Music-wise, one of Reece’s favorite memories is debating with her cousin as a child who was going to outperform the other: Midnight Star (Reece’s choice) or The Gap Band. “I love Charlie Wilson and The Gap Band, but Midnight Star shut the place down,” she says. “Those are my favorite memories, the camaraderie of the bands battling each other.”

Santangelo’s best music memories involve Luther Vandross, who started at the Cincinnati Music Festival as an opening act and moved up a spot the next summer, and then another spot, and then another one.
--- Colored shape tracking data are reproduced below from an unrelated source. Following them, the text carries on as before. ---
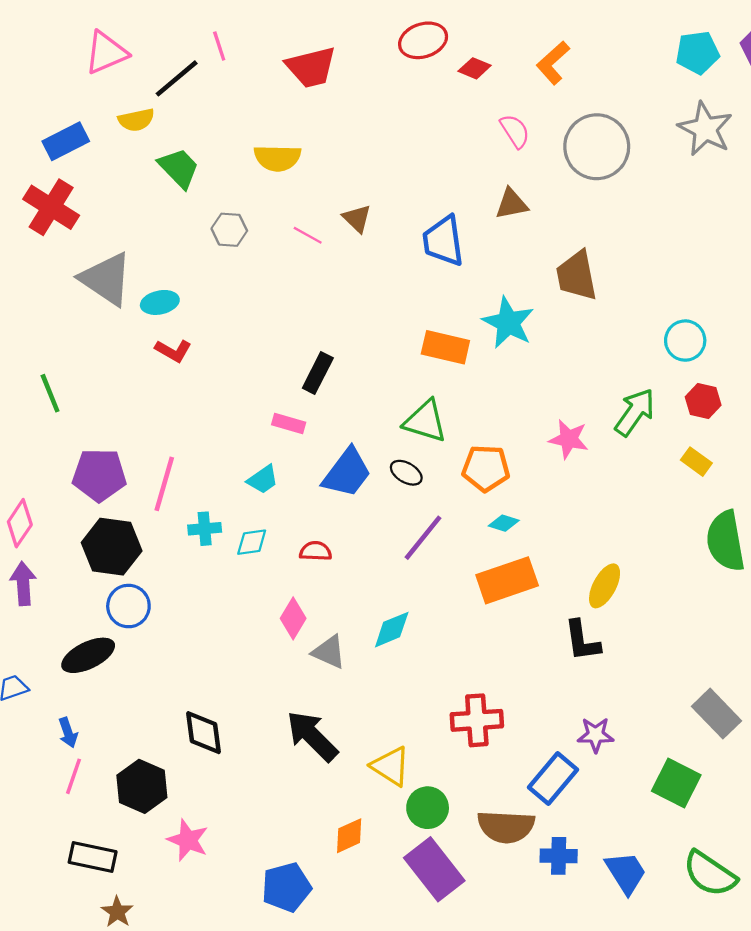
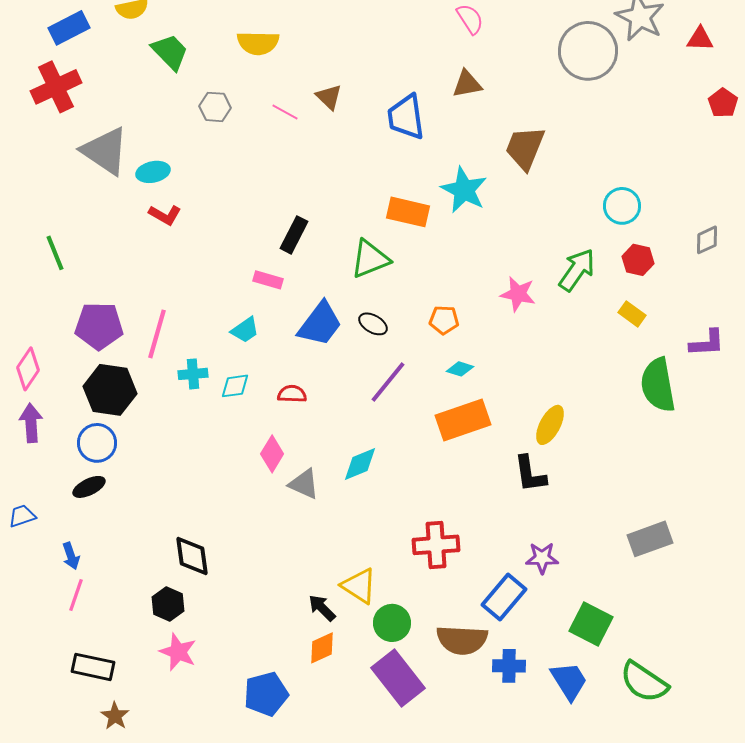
gray circle: (597, 147) -> (588, 51), moved
red cross: (51, 207) -> (56, 87), turned 33
brown trapezoid: (577, 276) -> (525, 148), turned 33
green triangle: (425, 421) -> (370, 259), moved, turned -39
orange pentagon: (486, 468) -> (444, 320), size x0.7
blue circle: (128, 606) -> (97, 443), moved
black ellipse: (88, 655) -> (89, 487), size x0.7
gray rectangle: (717, 714) -> (650, 539), turned -66
black arrow: (312, 736) -> (322, 608), moved, size x0.6
green square: (676, 783) -> (591, 624), moved
black hexagon: (142, 786) -> (168, 604), moved, size x0.7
Vandross eventually headlined the festival, which he continued to do for years.

Father/daughter festival producers Joe Santangelo and Fran Santangelo DiBattista.

DiBattista names last year’s headliner, Janet Jackson, as her favorite artist over the years, in part because of their working relationship. “You never know what you’re going to get with talent,” she says. “Big names can be easy to work with or difficult, but her team was so wonderful to work with, and she put on one of the best shows we’ve ever had.”

Sixty-one years and 56 festivals later, the Santangelo family just wants to give the city and its visitors an enjoyable, memorable experience while honoring the event’s history and Black music’s place in Cincinnati culture. “We started out with jazz, morphed to Motown and R&B, hip hop and funk through the 1970s,” DiBattista says. “Now we try to showcase in our lineup a little bit of something from each generation to pay tribute to the fact that we’ve been around so long.”